Oliveira - A imensa abertura de mundo propiciada pela aceleração
técnica aponta para uma variedade de caminhos. Hoje, destruímos
algumas centenas de espécies por dia, somos os realizadores de
uma extinção em massa; ao mesmo tempo, também nos
tornamos capazes de fazer aparecer novos tipos de vida, novas espécies.
Esse poder de gerar formas artificiais é aplicável a toda
matéria-prima biológica - inclusive a nós mesmos.
Tornamo-nos mármore bruto para nosso próprio engenho e arte,
nossos corpos e espíritos são doravante insumos que podem
ser manipulados para o engendramento de novas corporalidades e novos seres.
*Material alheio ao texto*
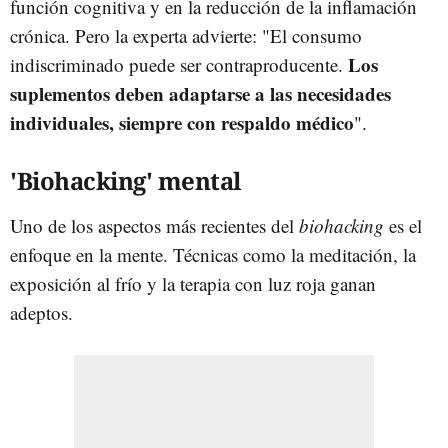
función cognitiva y en la reducción de la inflamación
crónica. Pero la experta advierte: "El consumo
Los
indiscriminado puede ser contraproducente.
suplementos deben adaptarse a las necesidades
individuales, siempre con respaldo médico
".
'Biohacking' mental
Uno de los aspectos más recientes del
biohacking
es el
enfoque en la mente. Técnicas como la meditación, la
exposición al frío y la terapia con luz roja ganan
adeptos.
Uma breve excursão especulativa será suficiente para ilustrar
esse ponto. A biotecnologia já exibe uma capacidade em rápida
ampliação de intervenção nos dispositivos
básicos de funcionamento dos biontes, antecipando a possibilidade
- simultaneamente fascinante e aterradora - de se viabilizar a produção
antrópica, administrada, de células, tecidos, órgãos
e mesmo indivíduos vivos completos. O mapeamento do genoma, por
exemplo, poderá esclarecer os mecanismos de regulação
dos relógios celulares, que regem o ritmo do metabolismo - e a
taxa de obsolescência - de nossas células. Com o controle,
igualmente esperado, de diversas moléstias de cunho genético,
e também o concurso de outros avanços médicos, a
longevidade de (alguns) indivíduos poderá simplesmente desconhecer
limites. Não a atual expectativa de vida (nos países ditos
desenvolvidos) de oitenta anos, nem mesmo a previsão de longevidades
mais que centenárias para as crianças nascidas (nestes mesmos
países) na presente década, mas durações de
vida de, quem sabe, mil anos... Delineia-se um horizonte de valores fundado
na longevidade tecnicamente prolongada e administrada, calcada em estimativas
de riscos genéticos e ambientais, voltada para um 'mercado' restrito
de candidatos à perenidade, e cuja medida será a mais preciosa
das substâncias: o tempo. De acordo com o grau de acesso aos recursos
médicos (e à nutrição básica!), uma
situação sem precedentes se apresentaria: as populações
seriam divididas numa legião de 'efêmeros', uma minoria de
'duráveis', e uma elite de 'perpétuos'. Jamais qualquer
sociedade humana experimentou uma tal separação em castas
de durabilidade. Numa tal Era das Mesclas, de hibridações
de natureza e artifício, de carne e mente, de intimidade e globalidade,
em que os limites que definiam os indivíduos tornam-se cada vez
mais ambíguos e imprecisos, mais estendidos em um sentido, mais
contraídos em outro, talvez a pergunta-chave seja: estaremos em
vias de realizar a instalação de um novo patamar de complexidade
no sistema de sistemas que chamamos Terra? Estará em ação
uma nova síntese integradora da Vida, uma nova etapa de individuação
do Homem? Se as tecnologias de movimento, de percepção e
de cognição que nos fizeram a espécie dominante do
planeta migrarem para o interior dos nossos corpos, se elas se fundirem
com as nossas células, o significado de ser humano inexoravelmente
mudará. De animais técnicos que usam ferramentas, passamos
para o operário mecanizado de Chaplin, para o trabalhador automatizado
de Metropolis, mas a perspectiva que se abre agora é de termos
um homem fundido às máquinas, um homem-máquina no
sentido literal. Se, com Spinoza, entendemos por Ética a determinação
de estratégias de ação, nossa época de hipertecnificação
defronta-se com dilemas éticos ingentes. Selecionar valores que
favoreçam a vida, redefinir o sentido do que é ser humano
- eis o desafio que nos cabe enfrentar.